Sunday, July 02, 2017

SHERINGHAM DIARY 3 - Changing Work

Well, we've been here for three months now, and you might have thought we would have sorted everything out by now.  Living in Upper Sheringham is lovely, our house is lovely, we are doing lovely. However, our relationship towards the world of work  is still in some state of flux.

Jnanasalin has found himself a new job, which he will be starting in about 2 weeks time. He's being employed as the Retail Manager for a charity, which currently has three outlets selling good quality second hand items.The interior decor is well thought out and designed, so they don't look like your usual charity shop. Jnanasalin has been brought in to look after these, and to expand the chain across Norfolk, and develop a support network.

He's both excited and a little nervous about this change in work, but knows he has a huge amount of expertise he can offer them. He is also a couple of weeks away from his driving test, which he is well on track with. But heightened anxiety can always be summoned up, as you'd expect with two such major life events happening within days of each other.

Myself, well I decided to leave Byfords in Holt and get a housekeeping job closer to home. Which I achieved quite quickly, I now work for The Two Lifeboats Pub in Sheringham, 20 hrs a week.














However, it turns out that the 4 hrs a day 5 days a week, certainly at this time of year, is the exception rather than the norm. The housekeeping also includes the laundering/drying and ironing of the bed linen. So things can be pretty full on, and doing all that in 4 hrs on most days is impossible. So last week in the middle of the heatwave, I did more like 32 hrs. What can be a just about physically manageable 4 hrs can become a bit of a strain when its 5-6 hrs. In short, this is not what I want to be doing in the long term. It defeats the whole point of my working part-time if I have insufficient energy left to do much creative/craft work before or after a work shift.

It has made me realise that I really need to get myself out of the world of cleaning work. What was a good thing that kept the wolf from the door in Cambridge, is turning out to be not quite the same thing here. My body finds the intense level of physical work entailed in these B & B's I've been working for really draining, as it starts to creep beyond the stamina and physical capacity of my ageing body. Finding housekeeping work has been relatively easy, though I think finding something less physically strenuous, let alone something I want to do, isn't going to turn up just as readily. Anyway, watch this space.
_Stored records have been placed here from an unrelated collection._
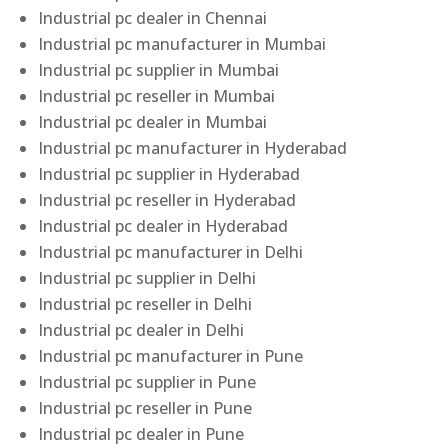
Industrial pc dealer in Chennai
Industrial pc manufacturer in Mumbai
Industrial pc supplier in Mumbai
Industrial pc reseller in Mumbai
Industrial pc dealer in Mumbai
Industrial pc manufacturer in Hyderabad
Industrial pc supplier in Hyderabad
Industrial pc reseller in Hyderabad
Industrial pc dealer in Hyderabad
Industrial pc manufacturer in Delhi
Industrial pc supplier in Delhi
Industrial pc reseller in Delhi
Industrial pc dealer in Delhi
Industrial pc manufacturer in Pune
Industrial pc supplier in Pune
Industrial pc reseller in Pune
Industrial pc dealer in Pune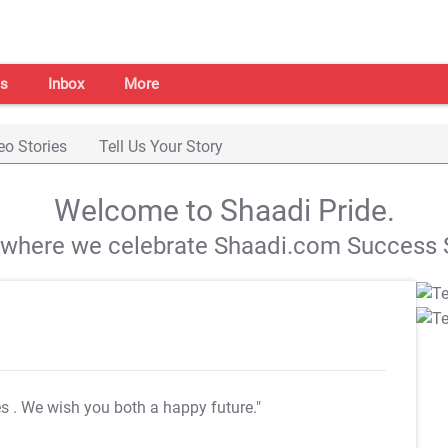
s
Inbox
More
eo Stories
Tell Us Your Story
Welcome to Shaadi Pride.
s where we celebrate Shaadi.com Success S
es
. We wish you both a happy future."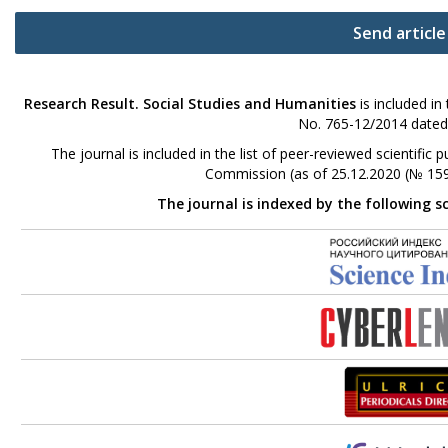
Send article
Research Result. Social Studies and Humanities
is included in
No. 765-12/2014 dated
The journal is included in the list of peer-reviewed scientifi
Commission (as of 25.12.2020 (№ 159
The journal is indexed by the following s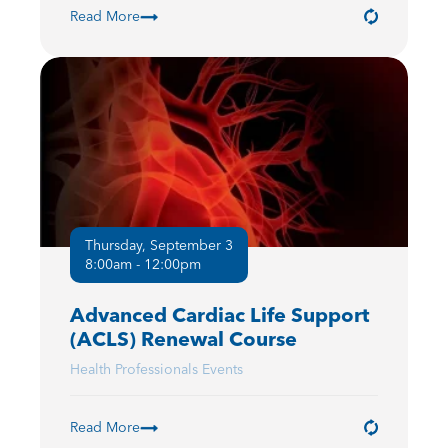
Read More
Thursday, September 3
8:00am - 12:00pm
Advanced Cardiac Life Support
(ACLS) Renewal Course
Health Professionals Events
Read More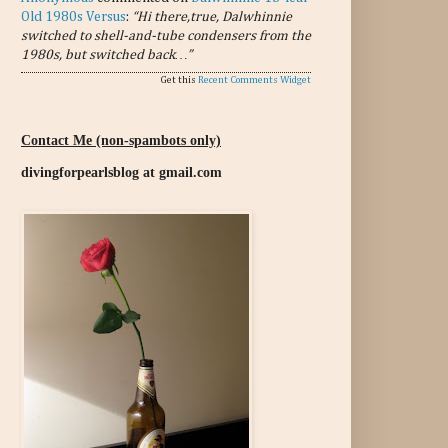
Old 1980s Versus
:
“Hi there,true, Dalwhinnie
switched to shell-and-tube condensers from the
1980s, but switched back…”
Get this
Recent Comments Widget
Contact Me (non-spambots only)
divingforpearlsblog at gmail.com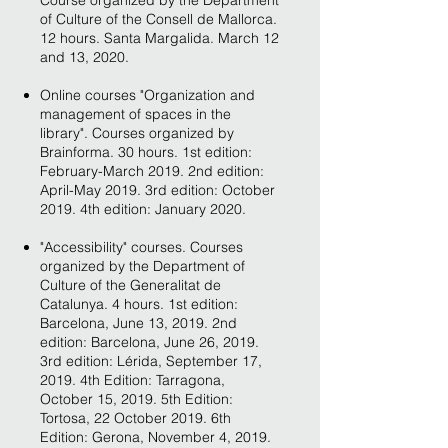
Course organized by the Department
of Culture of the Consell de Mallorca.
12 hours. Santa Margalida. March 12
and 13, 2020.
Online courses "Organization and
management of spaces in the
library". Courses organized by
Brainforma. 30 hours. 1st edition:
February-March 2019. 2nd edition:
April-May 2019. 3rd edition: October
2019. 4th edition: January 2020.
"Accessibility" courses. Courses
organized by the Department of
Culture of the Generalitat de
Catalunya. 4 hours. 1st edition:
Barcelona, June 13, 2019. 2nd
edition: Barcelona, June 26, 2019.
3rd edition: Lérida, September 17,
2019. 4th Edition: Tarragona,
October 15, 2019. 5th Edition:
Tortosa, 22 October 2019. 6th
Edition: Gerona, November 4, 2019.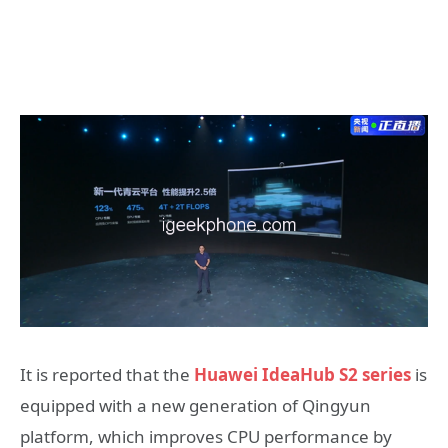
It is reported that the
Huawei IdeaHub S2 series
is
equipped with a new generation of Qingyun
platform, which improves CPU performance by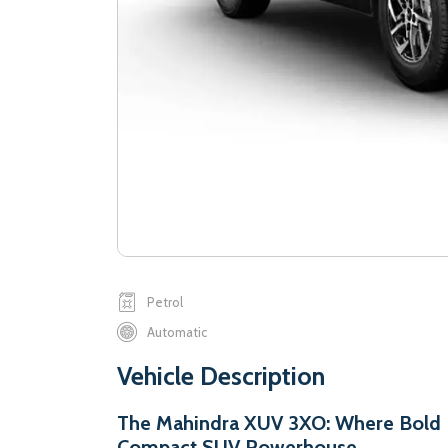
Petrol
Automatic
Vehicle Description
The Mahindra XUV 3XO: Where Bold D
Compact SUV Powerhouse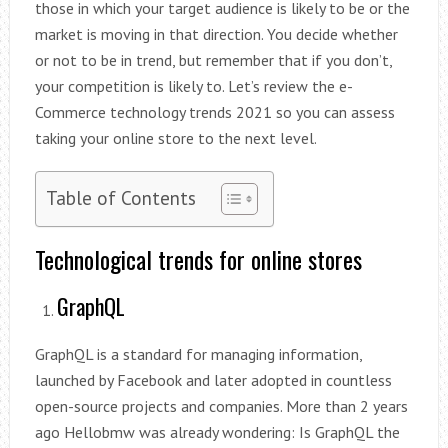
those in which your target audience is likely to be or the
market is moving in that direction. You decide whether
or not to be in trend, but remember that if you don’t,
your competition is likely to. Let’s review the e-
Commerce technology trends 2021 so you can assess
taking your online store to the next level.
Table of Contents
Technological trends for online stores
GraphQL
GraphQL is a standard for managing information,
launched by Facebook and later adopted in countless
open-source projects and companies. More than 2 years
ago Hellobmw was already wondering: Is GraphQL the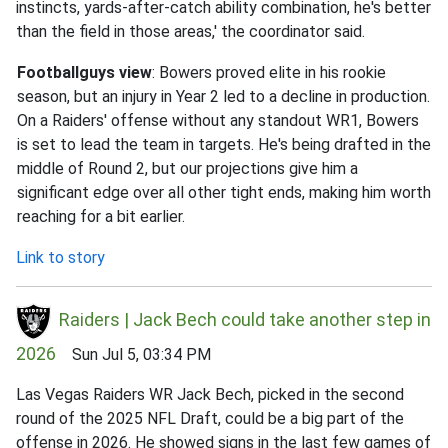
instincts, yards-after-catch ability combination, he's better
than the field in those areas,' the coordinator said.
Footballguys view
: Bowers proved elite in his rookie
season, but an injury in Year 2 led to a decline in production.
On a Raiders' offense without any standout WR1, Bowers
is set to lead the team in targets. He's being drafted in the
middle of Round 2, but our projections give him a
significant edge over all other tight ends, making him worth
reaching for a bit earlier.
Link to story
Raiders | Jack Bech could take another step in
2026
Sun Jul 5, 03:34 PM
Las Vegas Raiders WR Jack Bech, picked in the second
round of the 2025 NFL Draft, could be a big part of the
offense in 2026. He showed signs in the last few games of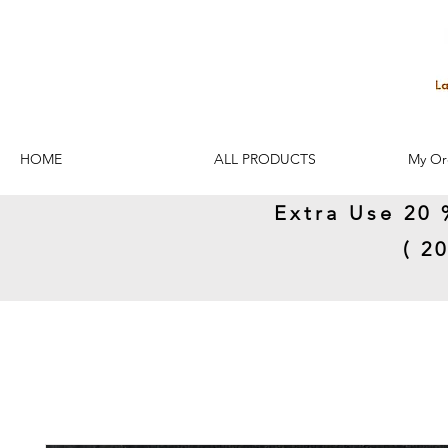
HOME
ALL PRODUCTS
My Or
Extra Use 20 
( 2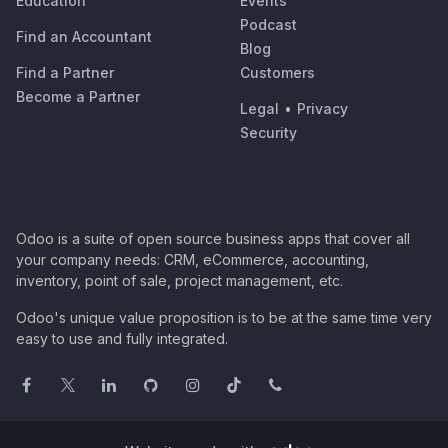
Education
Events
Podcast
Find an Accountant
Blog
Find a Partner
Customers
Become a Partner
Legal
•
Privacy
Security
Odoo is a suite of open source business apps that cover all
your company needs: CRM, eCommerce, accounting,
inventory, point of sale, project management, etc.
Odoo's unique value proposition is to be at the same time very
easy to use and fully integrated.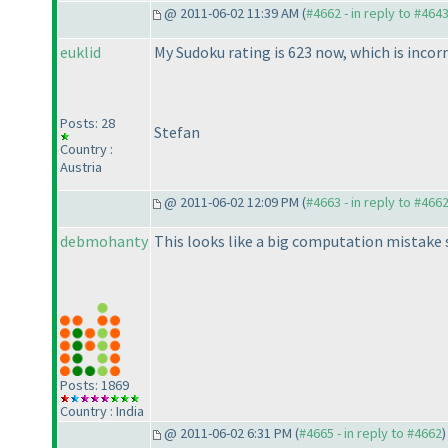
@ 2011-06-02 11:39 AM (
#4662 - in reply to #464
euklid
My Sudoku rating is 623 now, which is incorr
Posts: 28
Stefan
Country :
Austria
@ 2011-06-02 12:09 PM (
#4663 - in reply to #466
debmohanty
This looks like a big computation mistake
Posts: 1869
Country : India
@ 2011-06-02 6:31 PM (
#4665 - in reply to #4662
)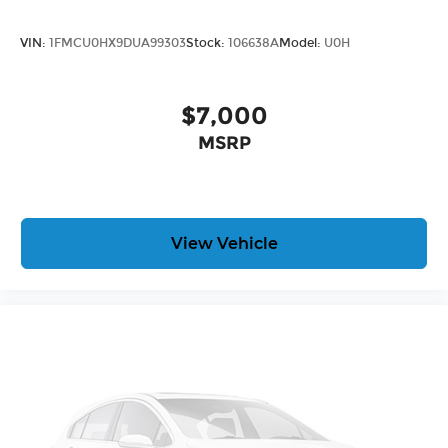
VIN:
1FMCU0HX9DUA99303
Stock:
106638A
Model:
U0H
$7,000
MSRP
View Vehicle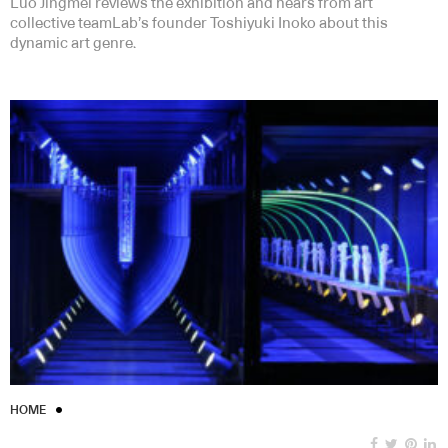
Luo Jingmei reviews the exhibition and hears from art
collective teamLab’s founder Toshiyuki Inoko about this
dynamic art genre.
HOME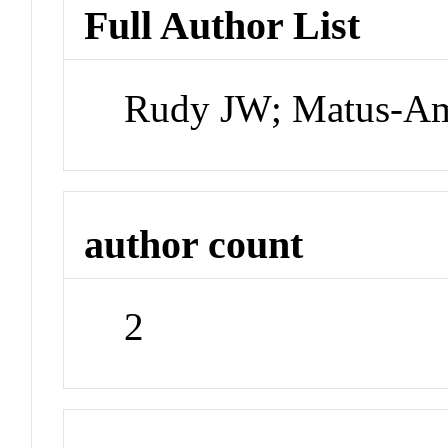
Full Author List
Rudy JW; Matus-Am
author count
2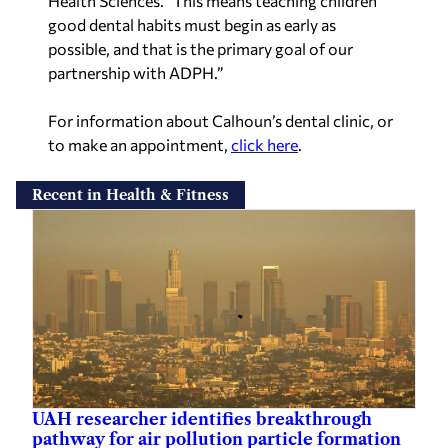
Health Sciences. “This means teaching children
good dental habits must begin as early as
possible, and that is the primary goal of our
partnership with ADPH.”
For information about Calhoun’s dental clinic, or
to make an appointment,
click here
.
Recent in Health & Fitness
UAH researcher identifies breakthrough
pathway for air pollution particle formation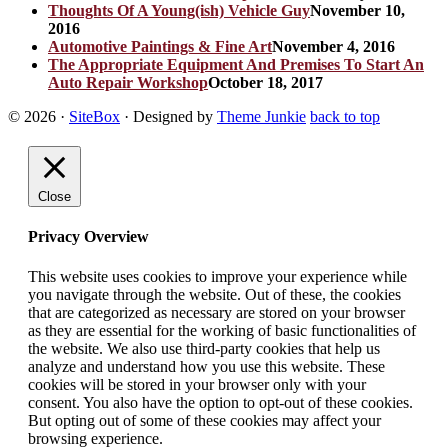
Thoughts Of A Young(ish) Vehicle Guy
November 10,
2016
Automotive Paintings & Fine Art
November 4, 2016
The Appropriate Equipment And Premises To Start An
Auto Repair Workshop
October 18, 2017
© 2026
·
SiteBox
· Designed by
Theme Junkie
back to top
Close
Privacy Overview
This website uses cookies to improve your experience while
you navigate through the website. Out of these, the cookies
that are categorized as necessary are stored on your browser
as they are essential for the working of basic functionalities of
the website. We also use third-party cookies that help us
analyze and understand how you use this website. These
cookies will be stored in your browser only with your
consent. You also have the option to opt-out of these cookies.
But opting out of some of these cookies may affect your
browsing experience.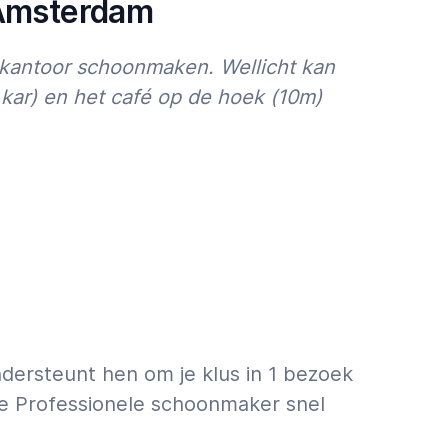
 Amsterdam
kantoor schoonmaken. Wellicht kan
ar) en het café op de hoek (10m)
dersteunt hen om je klus in 1 bezoek
 de Professionele schoonmaker snel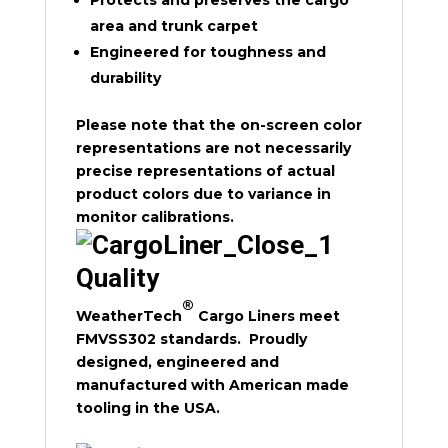
Protects and preserves the cargo
area and trunk carpet
Engineered for toughness and
durability
Please note that the on-screen color
representations are not necessarily
precise representations of actual
product colors due to variance in
monitor calibrations.
Quality
®
WeatherTech
Cargo Liners meet
FMVSS302 standards. Proudly
designed, engineered and
manufactured with American made
tooling in the USA.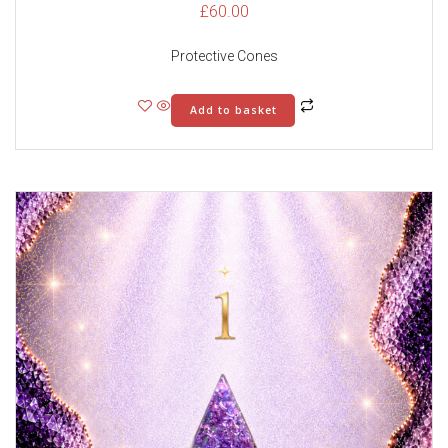
£
60.00
Protective Cones
Add to basket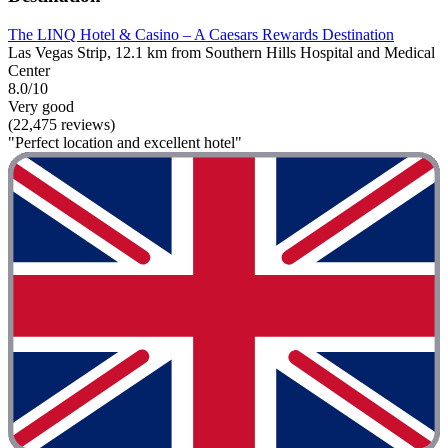
The LINQ Hotel & Casino – A Caesars Rewards Destination
Las Vegas Strip, 12.1 km from Southern Hills Hospital and Medical
Center
8.0/10
Very good
(22,475 reviews)
"Perfect location and excellent hotel"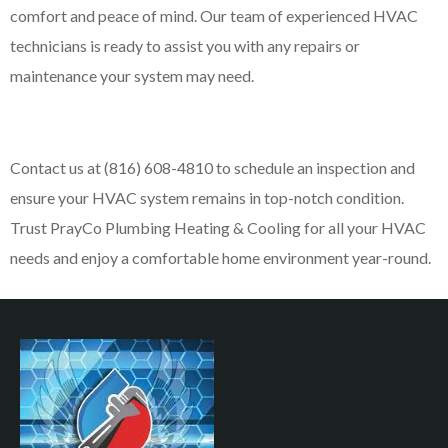
comfort and peace of mind. Our team of experienced HVAC
technicians is ready to assist you with any repairs or
maintenance your system may need.
Contact us at (816) 608-4810 to schedule an inspection and
ensure your HVAC system remains in top-notch condition.
Trust PrayCo Plumbing Heating & Cooling for all your HVAC
needs and enjoy a comfortable home environment year-round.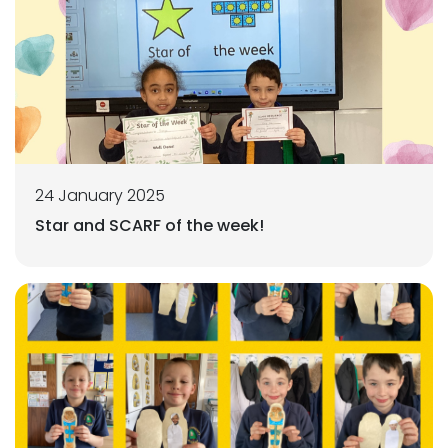
24 January 2025
Star and SCARF of the week!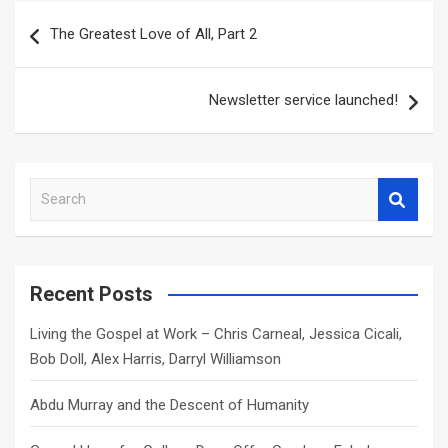
Post
The Greatest Love of All, Part 2
navigation
Newsletter service launched!
S
e
a
r
c
Recent Posts
h
Living the Gospel at Work – Chris Carneal, Jessica Cicali,
Bob Doll, Alex Harris, Darryl Williamson
Abdu Murray and the Descent of Humanity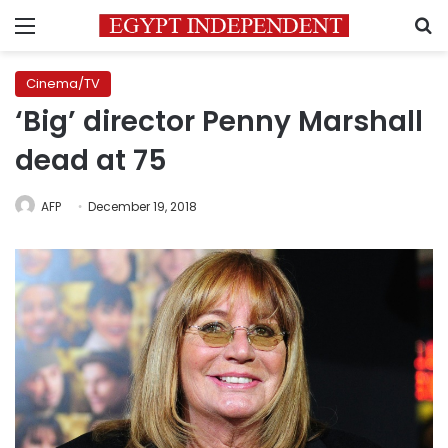
Menu
S
Cinema/TV
‘Big’ director Penny Marshall
dead at 75
AFP
December 19, 2018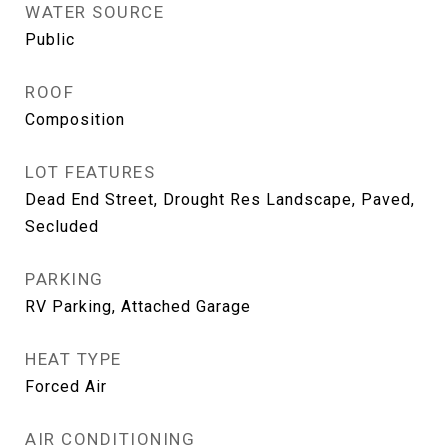
WATER SOURCE
Public
ROOF
Composition
LOT FEATURES
Dead End Street, Drought Res Landscape, Paved,
Secluded
PARKING
RV Parking, Attached Garage
HEAT TYPE
Forced Air
AIR CONDITIONING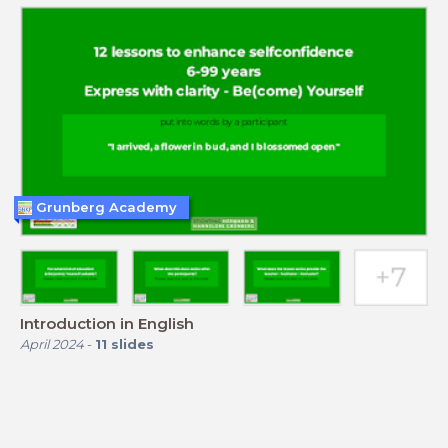
Grunberg Academy
Introduction in English
April 2024
-
11
slides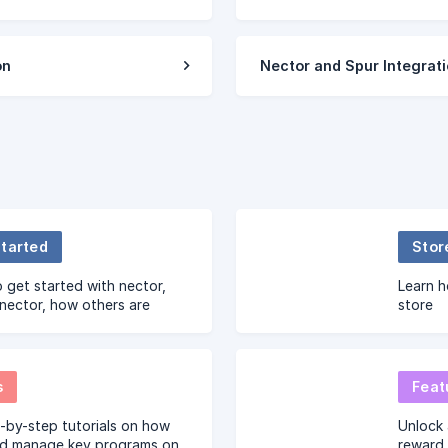
on
Nector and Spur Integrat
Started
Stor
 get started with nector,
Learn h
nector, how others are
store
 nector and much more.
s
Feat
-by-step tutorials on how
Unlock 
nd manage key programs on
reward 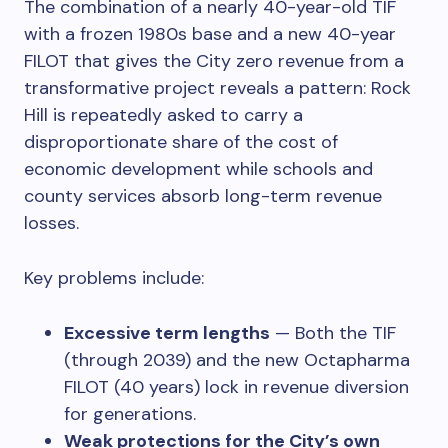
The combination of a nearly 40-year-old TIF
with a frozen 1980s base and a new 40-year
FILOT that gives the City zero revenue from a
transformative project reveals a pattern: Rock
Hill is repeatedly asked to carry a
disproportionate share of the cost of
economic development while schools and
county services absorb long-term revenue
losses.
Key problems include:
Excessive term lengths
— Both the TIF
(through 2039) and the new Octapharma
FILOT (40 years) lock in revenue diversion
for generations.
Weak protections for the City’s own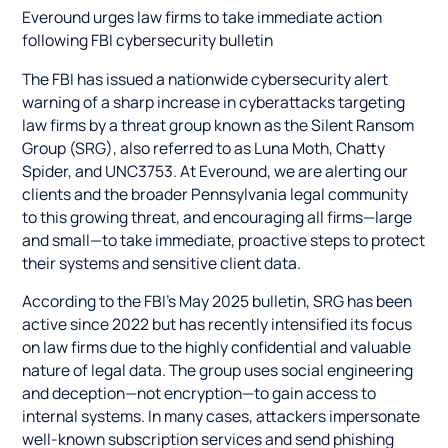
Everound urges law firms to take immediate action
following FBI cybersecurity bulletin
The FBI has issued a nationwide cybersecurity alert
warning of a sharp increase in cyberattacks targeting
law firms by a threat group known as the Silent Ransom
Group (SRG), also referred to as Luna Moth, Chatty
Spider, and UNC3753. At Everound, we are alerting our
clients and the broader Pennsylvania legal community
to this growing threat, and encouraging all firms—large
and small—to take immediate, proactive steps to protect
their systems and sensitive client data.
According to the FBI’s May 2025 bulletin, SRG has been
active since 2022 but has recently intensified its focus
on law firms due to the highly confidential and valuable
nature of legal data. The group uses social engineering
and deception—not encryption—to gain access to
internal systems. In many cases, attackers impersonate
well-known subscription services and send phishing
Inside Crofters restaurant












This June, on the 26th, it was my sixtieth birthday. A significant milestone, and one that was marked well on the day.  Later in the week we had a meal out at our favourite restaurant Crofters in Sheringham. Like many places in Sheringham, entering it is like taking a step back in time. The interior of Crofters is decked in dark carved wood, blue checked curtains and has the ambiance of an Austrian Ski Chalet. The menu is good, with an exceptionally varied Vegetarian/Vegan part of their menu.  On top of these delights is the ever resplendent and supremely helpful Fay, who has worked in Crofters for quite some time. She has a unique dress sense and choice in jewellery, complete with boldly matching statement necklaces/earrings/rings and arms full of bangles. Each time we go in its a different colour combination, she goes where even much younger women would fear to tread and always achieves success.
















A new exhibition has opened at The Mo, Sheringham's Museum. Its an exhibition of Gansey, which are fisherman's jumpers originally knitted by their wives so if their husbands were drowned at sea they would recognise them by their distinctive jumpers. Gansey are knit in fine wool yarn in very tight patterns and are worn on top of everything because they are hard wearing items of clothing. Jnansalin has bought me a book for my 60th on the history of them, which also includes some patterns. They were originally knitted in a circular fashion with no joins or seams. I'm thinking to adapt some gansey patterns to make cushions,stool covers etc.

The shop premises I mentioned last month that we thought would make an ideal future cafe. Guess what, its opening as .... a cafe. We are beginning to think that perhaps Sheringham may be reaching, or have already reached 'peak cafe' with well over 12 , and now this new one. We've heard on the grapevine ie. via the Mulberry Tea Rooms local gossip, that one of the cafes that opened barely a year ago is struggling to get sufficient business. So we are thinking we may have to consider basing our cafe further afield, maybe in another place, or an out of town craft complex, or if we do open in Sheringham, perhaps look to take over and transform an existing cafe. Who knows at this point in time which we will do, it may come down to rising to meet an opportunity rather than carrying out a fully worked out strategy.

This first weekend in July was The Lobster Potties Morris Dancing Festival, a weekend of crazy morris dancing. This is something I always enjoy, having been part of a Morris side many years ago. This years festival felt a bit quieter and low key than in previous years, with less folk around town. Perhaps the unpredictable weather of the week before deterred some people from coming. I got to see a few sides, but Jnansalin's sister , husband and two kids came down so we only partly saw the morris dancing, between playing the machines in the amusement arcades, eating chips, eating ice creams and looking out to sea. That said we did get to see The Witchmen from Kettering, who are like a huge boost to your testosterone.